Given that there are over 1 million private landlords in the UK I suspect that could provide a very good reason for them not to vote for him!
It has been leaked that at the launch of Labour’s local and European election campaign in Redbridge later today Milliband will say …
“We need to deal with the terrible insecurity of Britain’s private rental market as well. Many tenancies last just six months with families at risk of being thrown out after that with just two months’ notice with no reason.
“Some are told to accept huge rent rises or face eviction. It breeds instability and that is bad for tenants, bad for families, bad for landlords, and bad for our society.
“The next Labour government will legislate to make three-year tenancies the standard in the British private rented sector to giving people who rent the certainty they need.
“These new longer-term tenancies will limit the amount that rents can rise by each year too – so landlords know what they can expect each year and tenants can’t be surprised by rents that go through the roof.”
Obviously Ed Milliband hasn’t heard about our Deed of Assurance, or maybe he simply doesn’t understand it or chooses not to as it doesn’t fit his political agenda? Back in June 2013 The Mortgage Works (the specialist BTL lending arm of Nationwide Building Society) announced that it would accept three year tenancies. The take up has been remarkably low. The announcement inspired a huge debate over the issues surrounding longer term tenancy agreements here at Property118 – link to the thread HERE.

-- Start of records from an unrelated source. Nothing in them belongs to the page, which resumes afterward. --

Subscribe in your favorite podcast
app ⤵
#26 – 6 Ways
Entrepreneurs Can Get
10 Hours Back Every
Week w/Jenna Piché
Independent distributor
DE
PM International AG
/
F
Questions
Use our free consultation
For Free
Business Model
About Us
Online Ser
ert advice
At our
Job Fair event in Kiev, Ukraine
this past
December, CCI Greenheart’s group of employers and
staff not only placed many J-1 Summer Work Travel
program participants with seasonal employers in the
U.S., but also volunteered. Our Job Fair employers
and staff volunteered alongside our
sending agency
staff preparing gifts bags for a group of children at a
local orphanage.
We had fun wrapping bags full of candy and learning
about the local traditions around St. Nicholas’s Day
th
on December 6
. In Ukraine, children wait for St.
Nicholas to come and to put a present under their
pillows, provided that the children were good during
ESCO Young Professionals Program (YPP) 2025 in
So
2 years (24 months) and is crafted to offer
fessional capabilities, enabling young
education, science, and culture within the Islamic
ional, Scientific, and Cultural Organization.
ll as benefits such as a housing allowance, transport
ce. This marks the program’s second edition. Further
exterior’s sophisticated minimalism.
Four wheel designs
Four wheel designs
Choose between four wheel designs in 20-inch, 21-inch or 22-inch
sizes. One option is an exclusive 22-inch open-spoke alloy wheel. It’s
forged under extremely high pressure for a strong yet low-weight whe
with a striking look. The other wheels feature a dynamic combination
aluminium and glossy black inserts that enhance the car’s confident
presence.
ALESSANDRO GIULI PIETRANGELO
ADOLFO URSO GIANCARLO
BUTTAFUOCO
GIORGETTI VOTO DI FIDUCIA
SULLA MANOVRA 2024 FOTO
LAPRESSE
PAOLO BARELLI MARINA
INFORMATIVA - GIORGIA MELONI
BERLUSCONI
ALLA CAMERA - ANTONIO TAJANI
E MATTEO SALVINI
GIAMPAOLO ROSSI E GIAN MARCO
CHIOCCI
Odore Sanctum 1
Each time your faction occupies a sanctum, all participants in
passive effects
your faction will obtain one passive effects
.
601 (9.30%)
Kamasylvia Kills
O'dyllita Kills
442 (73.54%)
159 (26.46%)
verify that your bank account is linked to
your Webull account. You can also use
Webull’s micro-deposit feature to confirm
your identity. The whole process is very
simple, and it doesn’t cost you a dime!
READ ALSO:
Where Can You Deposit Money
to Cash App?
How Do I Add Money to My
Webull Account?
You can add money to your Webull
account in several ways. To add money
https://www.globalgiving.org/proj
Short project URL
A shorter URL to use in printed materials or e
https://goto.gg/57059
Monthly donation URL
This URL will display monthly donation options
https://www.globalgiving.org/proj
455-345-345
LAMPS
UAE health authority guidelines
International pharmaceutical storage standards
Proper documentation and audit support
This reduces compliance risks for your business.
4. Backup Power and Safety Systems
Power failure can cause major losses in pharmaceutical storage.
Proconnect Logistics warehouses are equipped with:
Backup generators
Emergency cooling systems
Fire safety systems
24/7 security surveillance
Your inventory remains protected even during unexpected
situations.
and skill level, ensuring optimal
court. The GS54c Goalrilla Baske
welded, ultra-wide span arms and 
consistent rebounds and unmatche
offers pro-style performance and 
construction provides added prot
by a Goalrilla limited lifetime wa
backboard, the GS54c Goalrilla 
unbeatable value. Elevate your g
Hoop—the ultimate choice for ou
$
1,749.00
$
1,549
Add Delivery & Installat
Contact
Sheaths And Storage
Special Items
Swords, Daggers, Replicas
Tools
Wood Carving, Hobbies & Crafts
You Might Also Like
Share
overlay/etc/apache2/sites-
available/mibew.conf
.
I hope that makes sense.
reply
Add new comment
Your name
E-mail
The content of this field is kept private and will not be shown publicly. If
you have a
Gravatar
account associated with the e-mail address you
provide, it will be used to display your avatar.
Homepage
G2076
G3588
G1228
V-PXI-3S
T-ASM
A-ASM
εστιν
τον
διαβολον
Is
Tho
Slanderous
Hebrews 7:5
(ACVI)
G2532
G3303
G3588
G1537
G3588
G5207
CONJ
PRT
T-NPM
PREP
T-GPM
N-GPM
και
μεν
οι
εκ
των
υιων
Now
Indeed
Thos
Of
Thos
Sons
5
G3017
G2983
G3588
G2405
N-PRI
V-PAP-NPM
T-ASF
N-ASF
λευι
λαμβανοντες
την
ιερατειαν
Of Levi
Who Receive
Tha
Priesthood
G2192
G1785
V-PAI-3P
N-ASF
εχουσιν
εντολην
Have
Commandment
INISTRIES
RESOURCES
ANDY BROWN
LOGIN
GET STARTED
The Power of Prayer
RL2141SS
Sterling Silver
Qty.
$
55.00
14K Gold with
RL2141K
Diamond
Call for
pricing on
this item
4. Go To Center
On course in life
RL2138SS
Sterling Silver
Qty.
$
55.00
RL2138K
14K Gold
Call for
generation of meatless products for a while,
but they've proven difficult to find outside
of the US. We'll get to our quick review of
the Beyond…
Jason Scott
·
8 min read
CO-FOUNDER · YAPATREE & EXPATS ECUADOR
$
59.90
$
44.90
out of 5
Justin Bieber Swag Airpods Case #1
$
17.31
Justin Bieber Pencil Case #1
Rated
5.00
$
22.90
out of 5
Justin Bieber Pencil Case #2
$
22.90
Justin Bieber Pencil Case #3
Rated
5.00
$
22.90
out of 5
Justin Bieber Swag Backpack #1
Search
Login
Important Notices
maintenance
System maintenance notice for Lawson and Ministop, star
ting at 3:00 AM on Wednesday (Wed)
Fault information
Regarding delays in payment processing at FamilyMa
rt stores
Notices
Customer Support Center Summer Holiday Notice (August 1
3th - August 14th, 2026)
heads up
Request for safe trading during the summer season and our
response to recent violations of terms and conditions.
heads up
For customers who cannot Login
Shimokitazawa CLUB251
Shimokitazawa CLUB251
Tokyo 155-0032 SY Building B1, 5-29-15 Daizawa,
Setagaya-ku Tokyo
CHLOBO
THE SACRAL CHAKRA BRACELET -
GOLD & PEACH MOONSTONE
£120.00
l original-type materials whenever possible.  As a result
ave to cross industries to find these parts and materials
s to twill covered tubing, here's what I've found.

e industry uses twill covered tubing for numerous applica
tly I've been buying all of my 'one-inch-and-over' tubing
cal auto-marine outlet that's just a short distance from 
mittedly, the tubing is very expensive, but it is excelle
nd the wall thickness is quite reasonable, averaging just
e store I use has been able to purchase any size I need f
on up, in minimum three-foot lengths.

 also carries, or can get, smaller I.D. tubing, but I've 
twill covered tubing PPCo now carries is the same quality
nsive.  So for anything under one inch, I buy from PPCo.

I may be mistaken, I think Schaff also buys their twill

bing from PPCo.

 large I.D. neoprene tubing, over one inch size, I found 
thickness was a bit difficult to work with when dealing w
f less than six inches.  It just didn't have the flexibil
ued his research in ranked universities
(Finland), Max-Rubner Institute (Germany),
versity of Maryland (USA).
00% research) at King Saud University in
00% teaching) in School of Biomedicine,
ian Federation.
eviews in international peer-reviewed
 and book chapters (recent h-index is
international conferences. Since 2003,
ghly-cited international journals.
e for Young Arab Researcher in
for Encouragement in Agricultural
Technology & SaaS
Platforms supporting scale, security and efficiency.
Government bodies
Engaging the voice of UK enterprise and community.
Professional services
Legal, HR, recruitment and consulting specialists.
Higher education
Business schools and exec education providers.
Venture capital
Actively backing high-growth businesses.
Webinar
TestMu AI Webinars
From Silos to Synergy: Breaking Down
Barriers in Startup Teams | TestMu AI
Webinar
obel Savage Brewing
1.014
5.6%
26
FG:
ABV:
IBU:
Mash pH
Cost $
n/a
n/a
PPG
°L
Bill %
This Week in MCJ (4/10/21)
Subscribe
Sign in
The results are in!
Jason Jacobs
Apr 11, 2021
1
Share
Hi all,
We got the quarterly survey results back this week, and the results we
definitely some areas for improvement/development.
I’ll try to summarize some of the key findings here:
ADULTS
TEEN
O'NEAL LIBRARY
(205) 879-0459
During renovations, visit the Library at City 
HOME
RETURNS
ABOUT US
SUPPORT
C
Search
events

NLA Chief Executive Officer Richard Lambert has commented ….
“The proposal for a three-year default tenancy is unnecessary, poorly thought through and likely to be completely unworkable.
“Private individuals put in the region of £20bn into providing housing for rent last year. Fundamentally changing the structure of tenancies will create uncertainty amongst these landlords and the lenders which provide the finances underpinning housing in the UK. Were these proposals to become government policy it would strike a devastating blow to investment in housing of all tenures and further constrain supply at a time of real housing crisis.
“We are concerned that the proposals will actually increase the insecurity of tenure for renters. The experience of Ireland, where a similar system of six month introductory tenancies has been running for some years, is that landlords, concerned about the danger of being unable to end a problem tenancy, look to move tenants on after six months rather than find themselves forced into inflexible restrictive tenancies.
“This does nothing to create a fair and balanced rented sector that works for landlords, tenants and agents. Frankly, I’m surprised that, after the effort Labour front-benchers put into consulting on how to make the private rented sector work better, Ed Milliband announces a change which risks putting landlords in a position of conflict with their tenants and leaves future housing provision on a knife-edge.”